● Instructions for the task: An exact reproduction of the lines from the one with "Identify the location of [Instagram]." to the end of the data below is required. No other lines may be included.

● Extracted material:
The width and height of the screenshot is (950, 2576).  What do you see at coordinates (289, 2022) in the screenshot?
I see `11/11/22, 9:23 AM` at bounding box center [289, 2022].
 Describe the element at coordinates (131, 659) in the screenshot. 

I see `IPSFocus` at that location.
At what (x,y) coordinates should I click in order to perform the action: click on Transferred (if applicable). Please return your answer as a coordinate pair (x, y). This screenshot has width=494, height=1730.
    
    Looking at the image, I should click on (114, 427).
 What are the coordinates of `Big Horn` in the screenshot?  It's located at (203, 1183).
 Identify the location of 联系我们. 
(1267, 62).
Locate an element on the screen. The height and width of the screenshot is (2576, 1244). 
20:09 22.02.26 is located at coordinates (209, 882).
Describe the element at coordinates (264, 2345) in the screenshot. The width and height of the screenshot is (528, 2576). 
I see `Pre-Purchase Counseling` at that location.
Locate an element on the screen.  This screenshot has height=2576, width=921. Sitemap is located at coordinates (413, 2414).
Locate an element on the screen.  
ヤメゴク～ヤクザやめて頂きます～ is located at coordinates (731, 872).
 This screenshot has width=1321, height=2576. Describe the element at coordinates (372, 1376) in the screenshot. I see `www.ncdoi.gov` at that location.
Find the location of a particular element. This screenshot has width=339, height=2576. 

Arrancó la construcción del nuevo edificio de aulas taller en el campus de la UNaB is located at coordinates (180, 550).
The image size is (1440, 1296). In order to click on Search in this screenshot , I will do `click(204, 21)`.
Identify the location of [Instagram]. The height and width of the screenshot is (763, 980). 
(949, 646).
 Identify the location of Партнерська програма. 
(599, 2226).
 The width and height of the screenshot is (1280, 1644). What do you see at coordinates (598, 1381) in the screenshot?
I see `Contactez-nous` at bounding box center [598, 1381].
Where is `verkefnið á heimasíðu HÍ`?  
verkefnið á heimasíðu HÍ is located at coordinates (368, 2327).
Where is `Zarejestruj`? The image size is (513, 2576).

● Answer space:
Identify the location of [Instagram]. The height and width of the screenshot is (763, 980). 
(949, 646).
 Identify the location of Партнерська програма. 
(599, 2226).
 The width and height of the screenshot is (1280, 1644). What do you see at coordinates (598, 1381) in the screenshot?
I see `Contactez-nous` at bounding box center [598, 1381].
Where is `verkefnið á heimasíðu HÍ`?  
verkefnið á heimasíðu HÍ is located at coordinates (368, 2327).
Where is `Zarejestruj`? The image size is (513, 2576).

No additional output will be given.